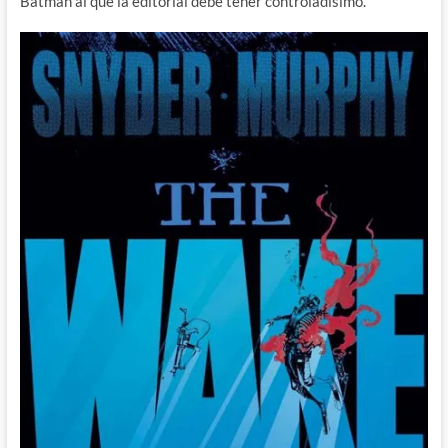
Batman al que la editorial debe tener controladísimo.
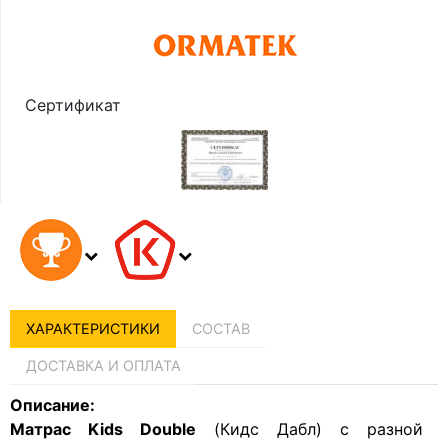
Сертификат
ХАРАКТЕРИСТИКИ
СОСТАВ
ДОСТАВКА И ОПЛАТА
Описание:
Матрас Kids Double
(Кидс Дабл) с разной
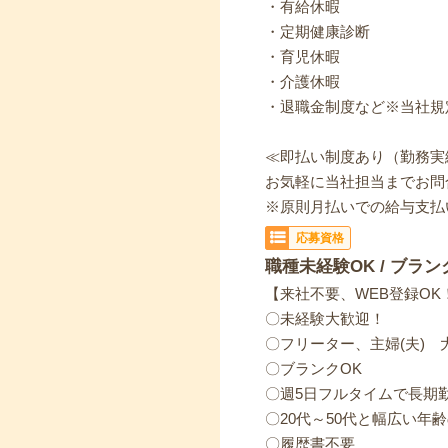
・有給休暇
・定期健康診断
・育児休暇
・介護休暇
・退職金制度など※当社規
≪即払い制度あり（勤務実
お気軽に当社担当までお問
※原則月払いでの給与支払
応募資格
職種未経験OK / ブラン
【来社不要、WEB登録OK
〇未経験大歓迎！
〇フリーター、主婦(夫) 
〇ブランクOK
〇週5日フルタイムで長期
〇20代～50代と幅広い年
〇履歴書不要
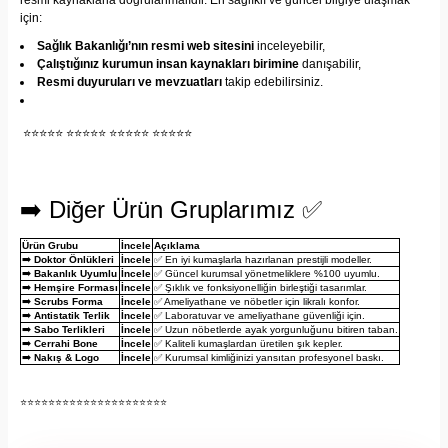
resmi kaynaklarla doğrulanmalıdır. En sağlıklı ve güncel bilgiye ulaşmak
için:
Sağlık Bakanlığı’nın resmi web sitesini
inceleyebilir,
Çalıştığınız kurumun insan kaynakları birimine
danışabilir,
Resmi duyuruları ve mevzuatları
takip edebilirsiniz.
⭐⭐⭐⭐⭐ ⭐⭐⭐⭐⭐ ⭐⭐⭐⭐⭐ ⭐⭐⭐⭐⭐
➡️ Diğer Ürün Gruplarımız ✅
Ürün Grubu
İncele
Açıklama
➡️
Doktor Önlükleri
İncele
✅ En iyi kumaşlarla hazırlanan prestijli modeller.
➡️
Bakanlık Uyumlu
İncele
✅ Güncel kurumsal yönetmeliklere %100 uyumlu.
➡️
Hemşire Forması
İncele
✅ Şıklık ve fonksiyonelliğin birleştiği tasarımlar.
➡️
Scrubs Forma
İncele
✅ Ameliyathane ve nöbetler için likralı konfor.
➡️
Antistatik Terlik
İncele
✅ Laboratuvar ve ameliyathane güvenliği için.
➡️
Sabo Terlikleri
İncele
✅ Uzun nöbetlerde ayak yorgunluğunu bitiren taban.
➡️
Cerrahi Bone
İncele
✅ Kaliteli kumaşlardan üretilen şık kepler.
➡️
Nakış & Logo
İncele
✅ Kurumsal kimliğinizi yansıtan profesyonel baskı.
⭐⭐⭐⭐⭐⭐⭐⭐⭐⭐⭐⭐⭐⭐⭐⭐⭐⭐⭐⭐⭐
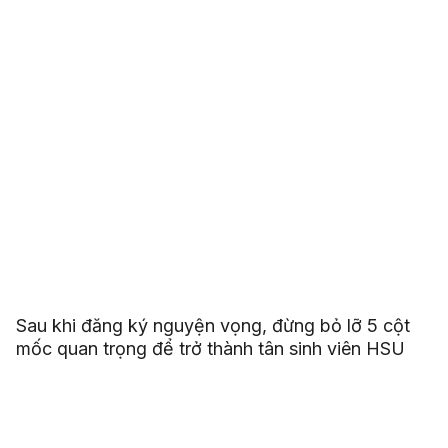
Sau khi đăng ký nguyện vọng, đừng bỏ lỡ 5 cột
mốc quan trọng để trở thành tân sinh viên HSU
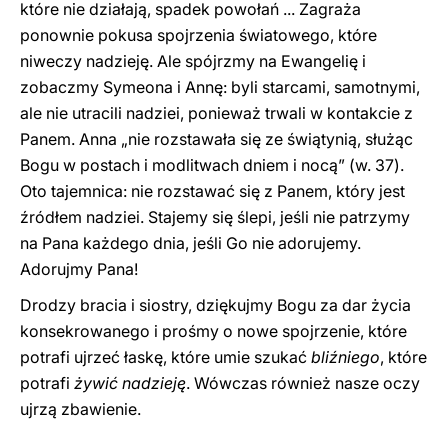
które nie działają, spadek powołań ... Zagraża
ponownie pokusa spojrzenia światowego, które
niweczy nadzieję. Ale spójrzmy na Ewangelię i
zobaczmy Symeona i Annę: byli starcami, samotnymi,
ale nie utracili nadziei, ponieważ trwali w kontakcie z
Panem. Anna „nie rozstawała się ze świątynią, służąc
Bogu w postach i modlitwach dniem i nocą” (w. 37).
Oto tajemnica: nie rozstawać się z Panem, który jest
źródłem nadziei. Stajemy się ślepi, jeśli nie patrzymy
na Pana każdego dnia, jeśli Go nie adorujemy.
Adorujmy Pana!
Drodzy bracia i siostry, dziękujmy Bogu za dar życia
konsekrowanego i prośmy o nowe spojrzenie, które
potrafi ujrzeć łaskę, które umie szukać
bliźniego
, które
potrafi
żywić nadzieję
. Wówczas również nasze oczy
ujrzą zbawienie.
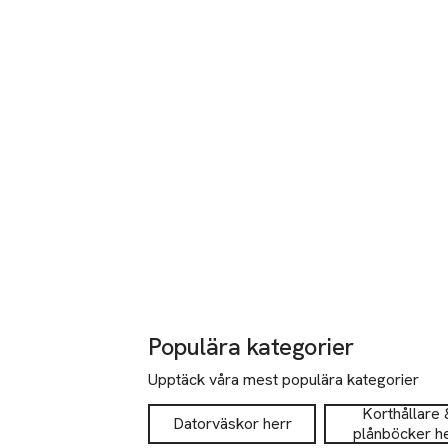
Populära kategorier
Upptäck våra mest populära kategorier
Korthållare 
Datorväskor herr
plånböcker h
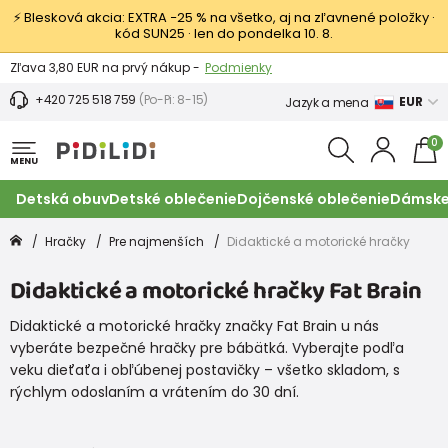
⚡ Blesková akcia: EXTRA −25 % na všetko, aj na zľavnené položky ·
kód SUN25 · len do pondelka 10. 8.
Výmena a vrátenie tovaru -
Zobraziť
Zľava 3,80 EUR na prvý nákup -
Podmienky
+420 725 518 759
(Po-Pi: 8-15)
EUR
Jazyk a mena
0
MENU
Detská obuv
Detské oblečenie
Dojčenské oblečenie
Dámske
Hračky
Pre najmenších
Didaktické a motorické hračky
Didaktické a motorické hračky Fat Brain
Didaktické a motorické hračky značky Fat Brain u nás
vyberáte bezpečné hračky pre bábätká. Vyberajte podľa
veku dieťaťa i obľúbenej postavičky – všetko skladom, s
rýchlym odoslaním a vrátením do 30 dní.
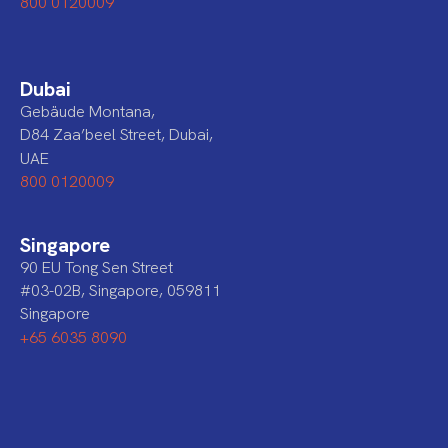
800 0120009
Dubai
Gebäude Montana,
D84 Zaa’beel Street, Dubai,
UAE
800 0120009
Singapore
90 EU Tong Sen Street
#03-02B, Singapore, 059811
Singapore
+65 6035 8090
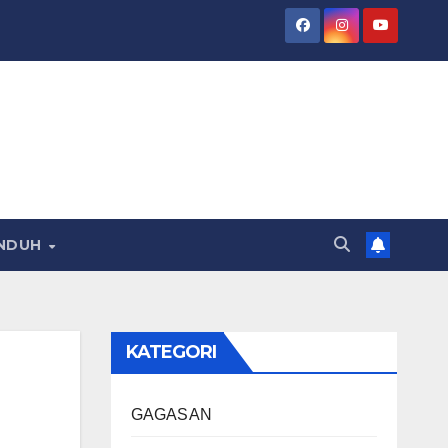
NDUH
KATEGORI
GAGASAN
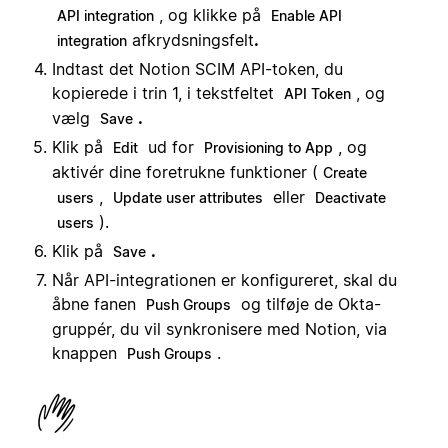
, og klikke på
API integration
Enable API
afkrydsningsfelt
.
integration
Indtast det Notion SCIM API-token, du
kopierede i trin 1, i tekstfeltet
, og
API Token
vælg
.
Save
Klik på
ud for
, og
Edit
Provisioning to App
aktivér dine foretrukne funktioner (
Create
,
eller
users
Update user attributes
Deactivate
).
users
Klik på
.
Save
Når API-integrationen er konfigureret, skal du
åbne fanen
og tilføje de Okta-
Push Groups
gruppér, du vil synkronisere med Notion, via
knappen
.
Push Groups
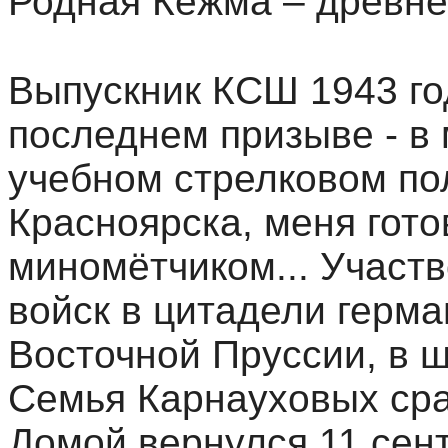
Родная Кежма – древне
Выпускник КСШ 1943 го
последнем призыве - в 
учебном стрелковом пол
Красноярска, меня гот
миномётчиком... Участ
войск в цитадели герм
Восточной Пруссии, в 
Семья Карнауховых сра
Домой вернулся 11 сент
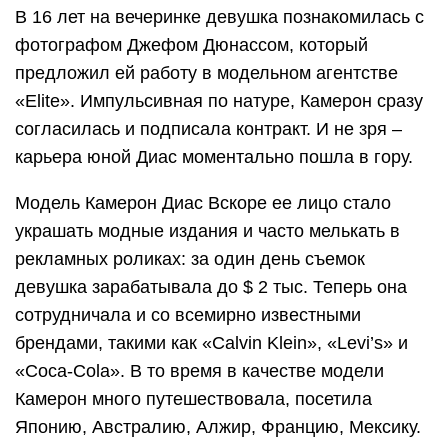
В 16 лет на вечеринке девушка познакомилась с
фотографом Джефом Дюнассом, который
предложил ей работу в модельном агентстве
«Elite». Импульсивная по натуре, Камерон сразу
согласилась и подписала контракт. И не зря –
карьера юной Диас моментально пошла в гору.
Модель Камерон Диас Вскоре ее лицо стало
украшать модные издания и часто мелькать в
рекламных роликах: за один день съемок
девушка зарабатывала до $ 2 тыс. Теперь она
сотрудничала и со всемирно известными
брендами, такими как «Calvin Klein», «Levi’s» и
«Coca-Cola». В то время в качестве модели
Камерон много путешествовала, посетила
Японию, Австралию, Алжир, Францию, Мексику.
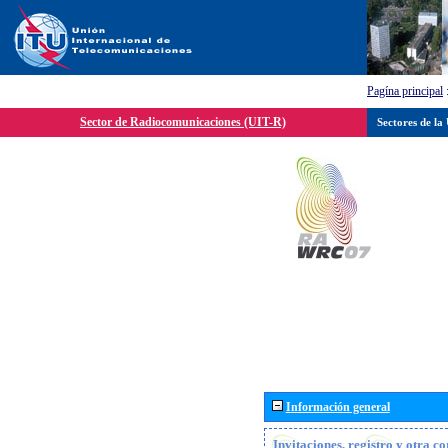
Pagína principal
Sector de Radiocomunicaciones (UIT-R)
Sectores de la
Información general
Invitaciones, registro y otra c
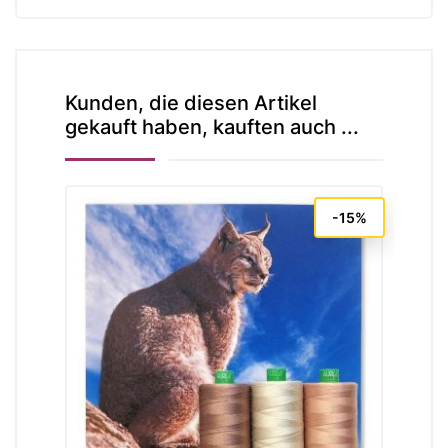
Kunden, die diesen Artikel
gekauft haben, kauften auch ...
-15%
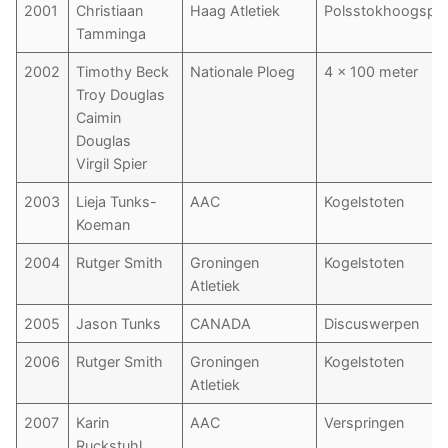
2001
Christiaan
Haag Atletiek
Polsstokhoogspri
Tamminga
2002
Timothy Beck
Nationale Ploeg
4 x 100 meter
Troy Douglas
Caimin
Douglas
Virgil Spier
2003
Lieja Tunks-
AAC
Kogelstoten
Koeman
2004
Rutger Smith
Groningen
Kogelstoten
Atletiek
2005
Jason Tunks
CANADA
Discuswerpen
2006
Rutger Smith
Groningen
Kogelstoten
Atletiek
2007
Karin
AAC
Verspringen
Ruckstuhl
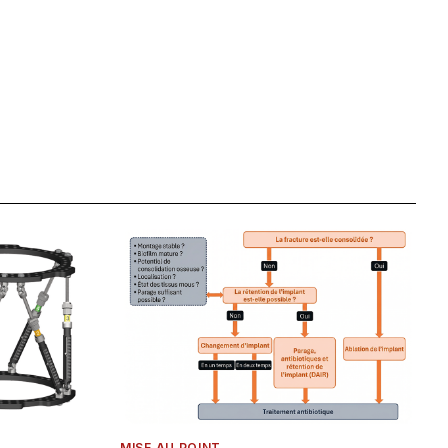
MISE AU POINT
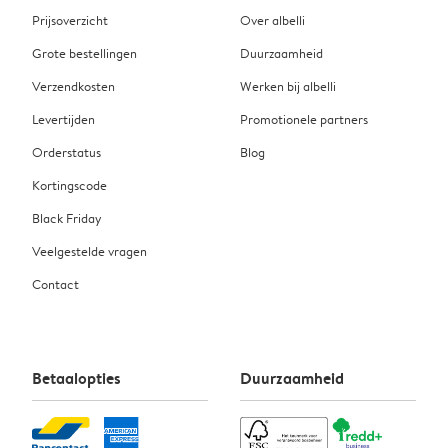
Prijsoverzicht
Over albelli
Grote bestellingen
Duurzaamheid
Verzendkosten
Werken bij albelli
Levertijden
Promotionele partners
Orderstatus
Blog
Kortingscode
Black Friday
Veelgestelde vragen
Contact
Betaalopties
Duurzaamheid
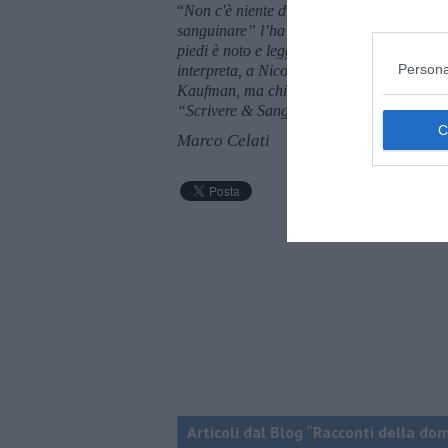
“
Non c'è niente di speciale nella scrittura.
sanguinare” l’ha detto
Ernest Hemingway
piedi è noto e leggendario. Che i migliori 
Persona
interpreta, a Nicole Kidman nel ruolo di
M
Kaufman
, ma chissà se è vero. “Presto fu
“Scrivere & Sanguinare”, elaborazione graf
Marco Celati
Articoli dal Blog “Racconti della do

* What you will do
All lines from the one containing "Orderstatus" to the last line of the records above, and no others, should be returned unchanged, without pictures.

* Task output
Orderstatus
Blog
Kortingscode
Black Friday
Veelgestelde vragen
Contact
Betaalopties
Duurzaamheid
“
Non c'è niente di speciale nella scrittura.
sanguinare” l’ha detto
Ernest Hemingway
piedi è noto e leggendario. Che i migliori 
Persona
interpreta, a Nicole Kidman nel ruolo di
M
Kaufman
, ma chissà se è vero. “Presto fu
“Scrivere & Sanguinare”, elaborazione graf
Marco Celati
Articoli dal Blog “Racconti della do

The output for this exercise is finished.